> your DBMS is the only process running on a machine. In practice, (a) is never ...

hyc_symas · on July 2, 2023

> There's nothing special about kernel programmers.

Yes, that was a shorthand generalization for "people who've studied computer architecture" - which most application developers never have.

> no DBA worth their salt would put database in the environment where it has to share resources with applications.

Most applications today are running on smartphones/mobile devices. That means they're running with local embedded databases - it's all about "edge computing". There's far more DBs in use in the world than there are DBAs managing them.

> mmap shouldn't be used for storage applications for other reasons. mmap doesn't allow their users to precisely control the persistence aspect... which is kind of the central point of databases. So, it's a mostly worthless tool in that context. Maybe fine for some throw-away work, but definitely not for storing users' data or database's own data.

Well, you're half right. That's why by default LMDB uses a read-only mmap and uses regular (p)write syscalls for writes. But the central point of databases is to be able to persist data such that it can be retrieved again in the future, efficiently. And that's where the read characteristics of using mmap are superior.

xorcist · on July 3, 2023

> "people who've studied computer architecture" - which most application developers never have

If you are developing an DBMS and haven't studied computer architecture, the best idea is probably to ask more experienced people to help out with your ideas.

From my limited knowledge, I don't think the article is old enough to be obsolete, just that there's a lot more to it.

Not to be gatekeeping or anything, but it is a pretty well studied field with lots of very knowledgeable people around, who are probably more than keep to help. There aren't too many qualified jobs around and you probably have a budget if you are developing a database commercially.

Johnny555 · on July 3, 2023

mmap doesn't allow their users to precisely control the persistence aspect

It's been a while since I've dealt with mmap(), but isn't this what msync() does? You can synchronously or asynchronously force dirty pages to be flushed to disk without waiting until munmap().

hyc_symas · on July 3, 2023

msync lets you force a flush so you can control the latest possible moment for a writeout.

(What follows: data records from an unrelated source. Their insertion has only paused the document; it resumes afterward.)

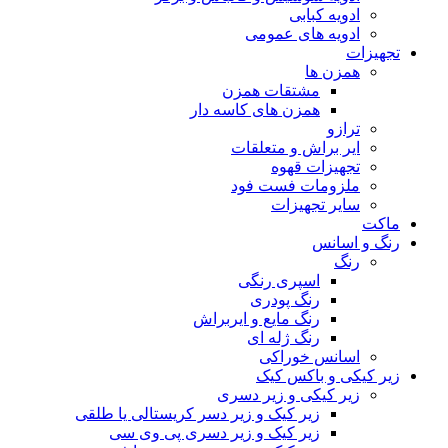
ادویه کبابی
ادویه های عمومی
تجهیزات
همزن ها
مشتقات همزن
همزن های کاسه دار
ترازو
ایر براش و متعلقات
تجهیزات قهوه
ملزومات فست فود
سایر تجهیزات
ماکت
رنگ و اسانس
رنگ
اسپری رنگی
رنگ پودری
رنگ مایع و ایربراش
رنگ ژله ای
اسانس خوراکی
زیر کیکی و باکس کیک
زیر کیکی و زیر دسری
زیر کیک و زیر دسر کریستالی یا طلقی
زیر کیک و زیر دسری پی وی سی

But the OS can flush before that, and you have no way to detect or control that. So you can only control the late side of the timing, not the early side. And in databases, you usually need writes to be persisted in a specific order; early writes are just as harmful as late writes.

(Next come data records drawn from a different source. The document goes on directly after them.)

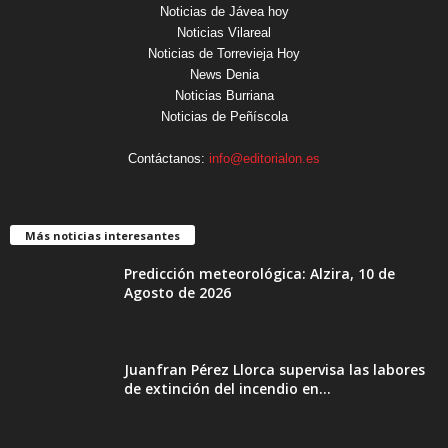
Noticias de Jávea hoy
Noticias Vilareal
Noticias de Torrevieja Hoy
News Denia
Noticias Burriana
Noticias de Peñíscola
Contáctanos:
info@editorialon.es
Más noticias interesantes
Predicción meteorológica: Alzira, 10 de
Agosto de 2026
Juanfran Pérez Llorca supervisa las labores
de extinción del incendio en...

colanderman · on July 3, 2023

I'd even take a memory ordering guarantee, something like, within each page, data is read out sequentially as atomic aligned 64-bit reads with acquire ordering. (Though this probably is what you get on AMD64.) As-is, there's not even a guarantee against an atomic aligned write being torn when written out.

ayende · on July 3, 2023

That is absolutely not what you actually get from the hardware.

For fun, there is no guarantee in terms of writing a page in what order it is written. SQLite documents that they assume (but cannot verify) that _sector_ writes are linear, but not atomic. https://www.sqlite.org/atomiccommit.html

> If a power failure occurs in the middle of a sector write it might be that part of the sector was modified and another part was left unchanged. The key assumption by SQLite is that if any part of the sector gets changed, then either the first or the last bytes will be changed. So the hardware will never start writing a sector in the middle and work towards the ends. We do not know if this assumption is always true but it seems reasonable.

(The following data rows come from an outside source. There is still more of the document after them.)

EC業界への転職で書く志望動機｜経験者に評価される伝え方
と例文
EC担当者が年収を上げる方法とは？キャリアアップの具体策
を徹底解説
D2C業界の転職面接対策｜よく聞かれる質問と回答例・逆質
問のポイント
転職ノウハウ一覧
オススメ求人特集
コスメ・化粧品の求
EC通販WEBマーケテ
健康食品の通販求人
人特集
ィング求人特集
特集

You are talking several levels higher than that, at the page level (composed of multiple sectors).

Assume that they reside in _different_ physical locations, and are written at different times. That's fun.

hyc_symas · on July 3, 2023

Every HDD since the 1980s has guaranteed atomic sector writes:

> Currently all hard drive/SSD manufacturers guarantee that 512 byte sector writes are atomic. As such, failure to write the 106 byte header is not something we account for in current LMDB releases. Also, failures of this type should result in ECC errors in the disk sector - it should be impossible to successfully read a sector that was written incorrectly in the ways you describe.

Even in extreme cases, the probability of failure to write the leading 128 out of 512 bytes of a sector is nearly nil - even on very old hard drives, before 512-byte sector write guarantees. We would have to go back nearly 30 years to find such a device, e.g.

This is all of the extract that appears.